M. : Les artistes peuvent éventuellement pousser à réfléchir, aider à l’action, mais ce qui change le monde ce sont les actes. Je peux chanter contre la faim en France pendant des siècles et des siècles, ça ne vaudra jamais le quart du tiers d’une personne qui travaille aux restos du cœur.

Q : Dans une chanson comme J’ai honte, vous décriez un régime extrême, tout sécuritaire, vous dénoncez ce que vous ne supportez plus en France… à quoi cela sert-il si vous ne pouvez rien changer concrètement ?

M. : Je n’ai pas dit qu’on ne pouvait rien changer, j’ai dit que ce que nous chantons n’aura jamais autant d’impacts que ceux qui agissent sur le terrain. Je ne me demande jamais en créant une chanson, si elle va être utile. Si elle est utile pour moi, c’est déjà beaucoup. Dans cette chanson, je ne dis pas que je n’aime pas la France, au contraire, c’est parce que je l’aime que je ne supporte pas ce qu’elle devient. Les expulsions, les contrôles de papiers à la sortie de Restaurants du Cœur, tout ça…
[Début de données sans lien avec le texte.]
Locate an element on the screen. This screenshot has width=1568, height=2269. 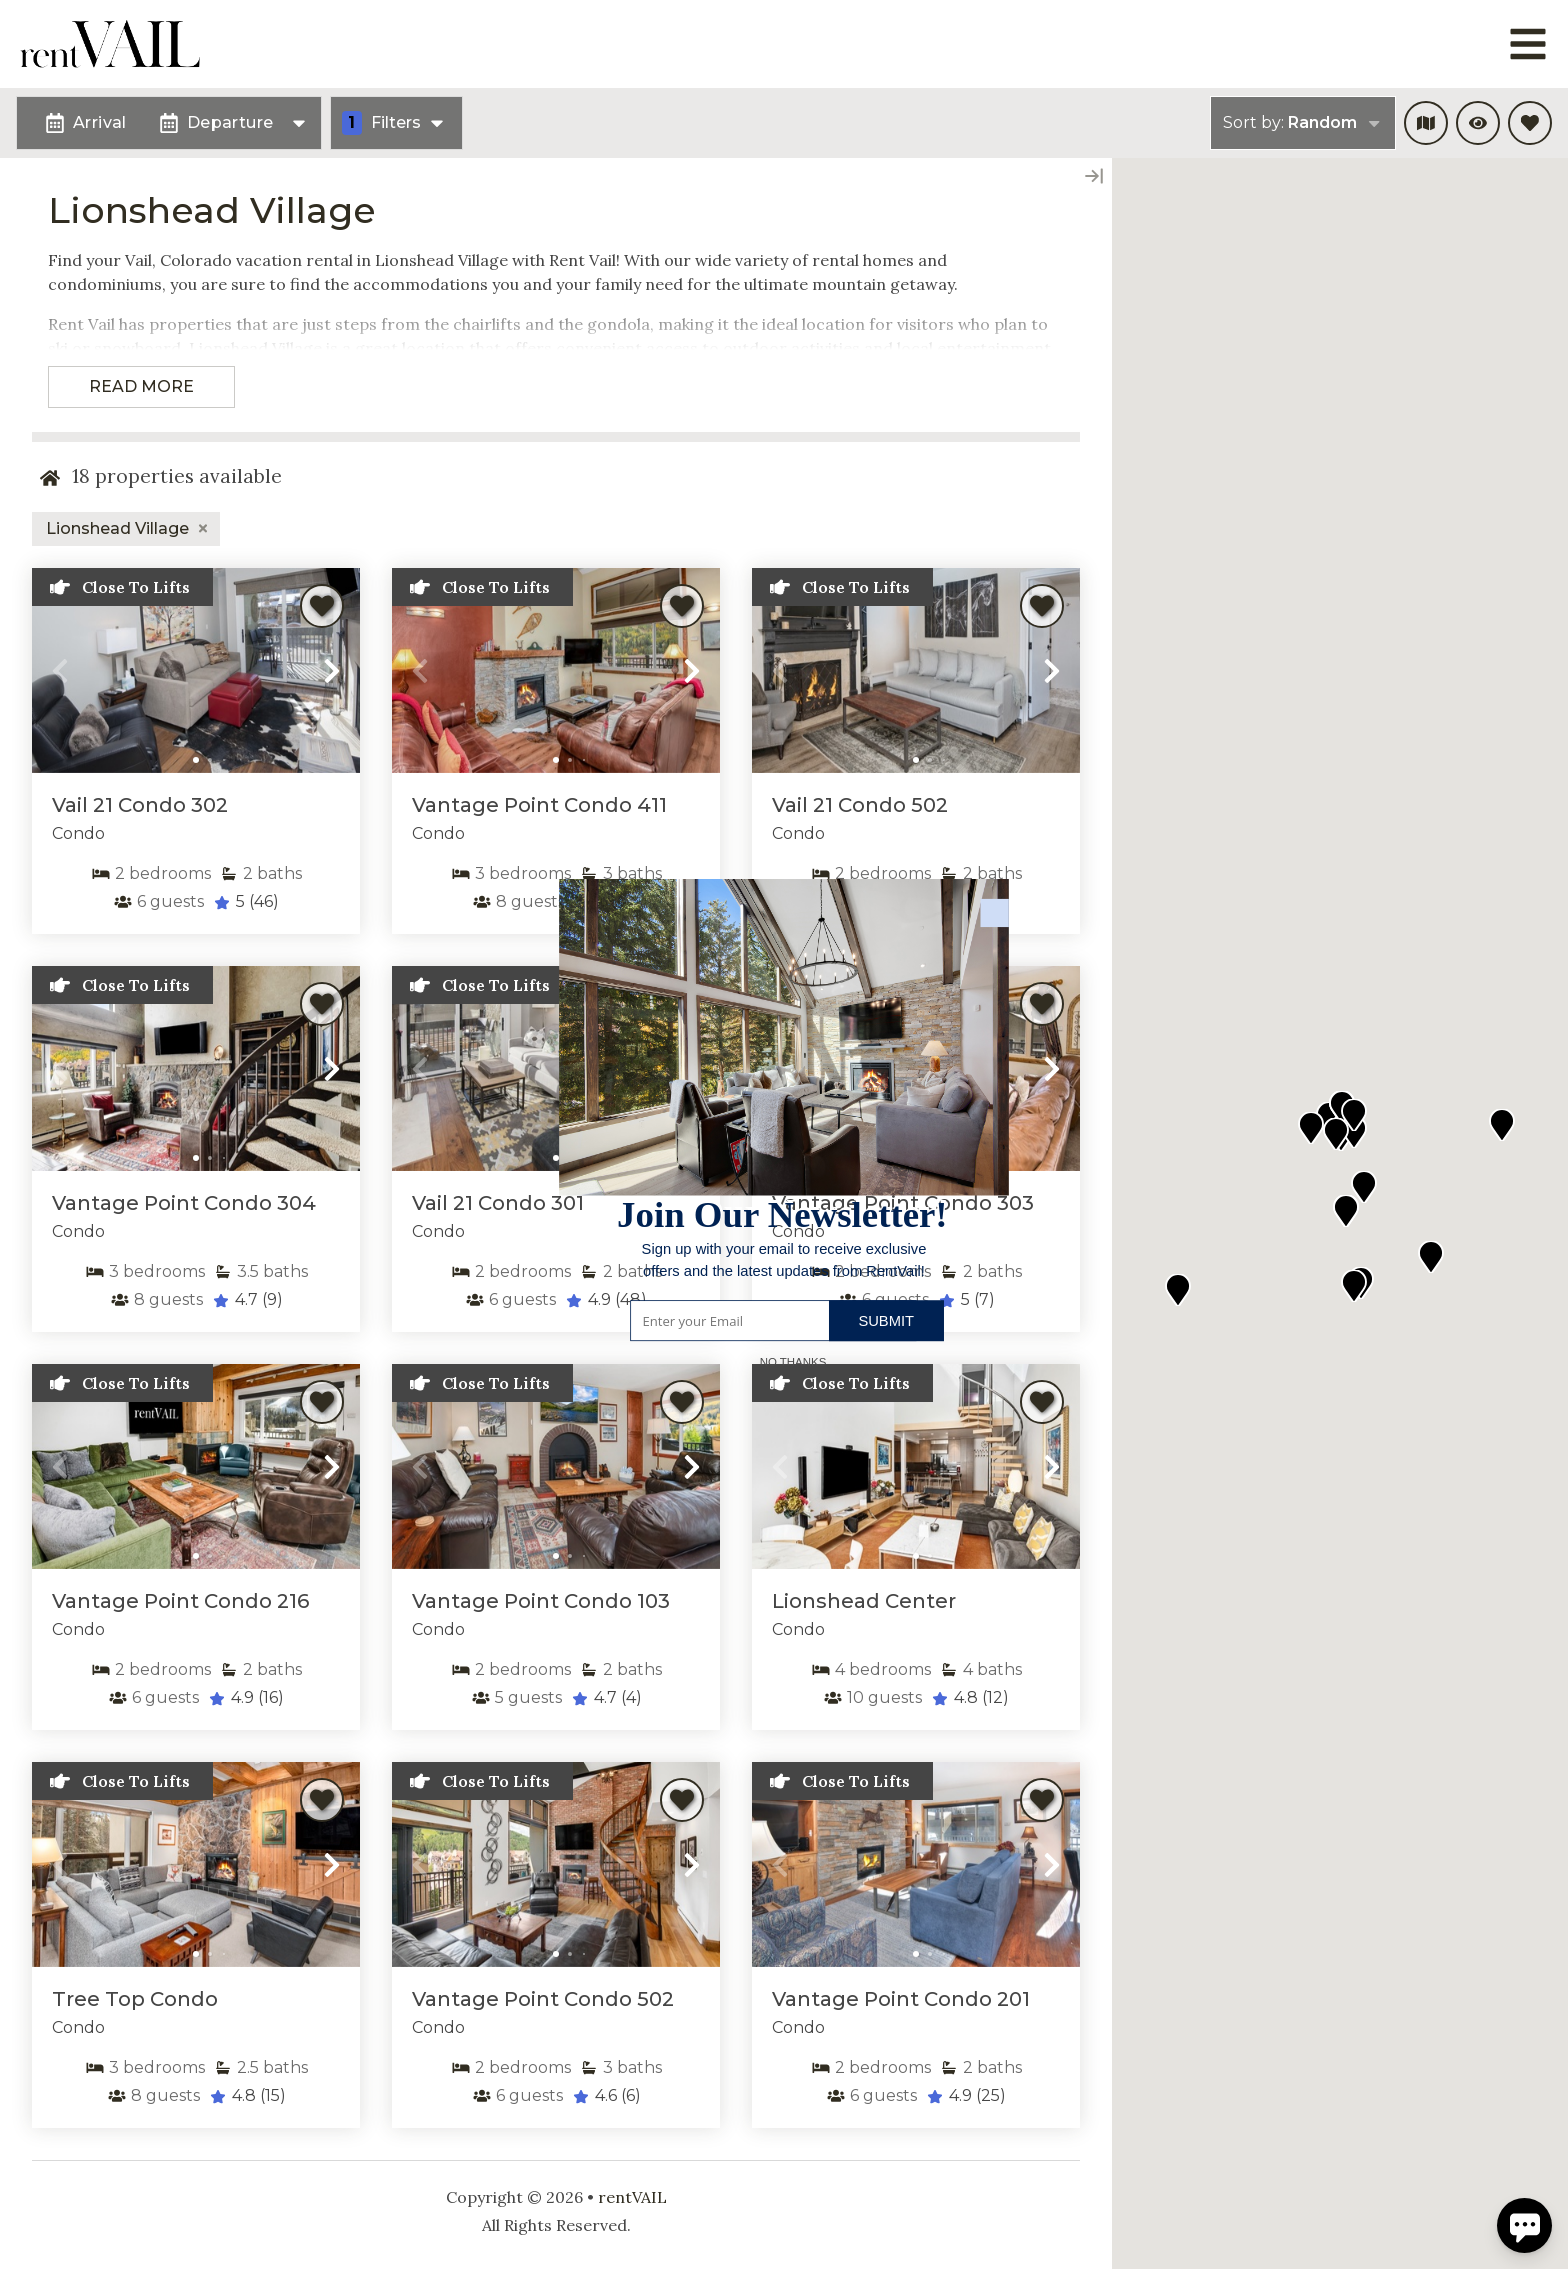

Q : Vous comprenez que l’on puisse considérer que les paroles de vos chansons soient très démagogiques ? C’est vraiment mon cas. On vous reproche d’enfoncer des portes largement ouvertes…

M. : Ça me gonfle franchement quand on me dit ça. Les gens jugent sans savoir de quoi ils parlent. On exprime juste des idées qui nous correspondent. Dans la chanson “5 ans”, on parle des expulsions des sans-papiers à travers le prisme d’un enfant de 5 ans. On nous parle de ses expulsions comme des statistiques. Non, il y a des vies derrière… Moi, je suis père de famille, je me mets deux secondes à la place de ses parents qui vivent ces drames et ça me révolte.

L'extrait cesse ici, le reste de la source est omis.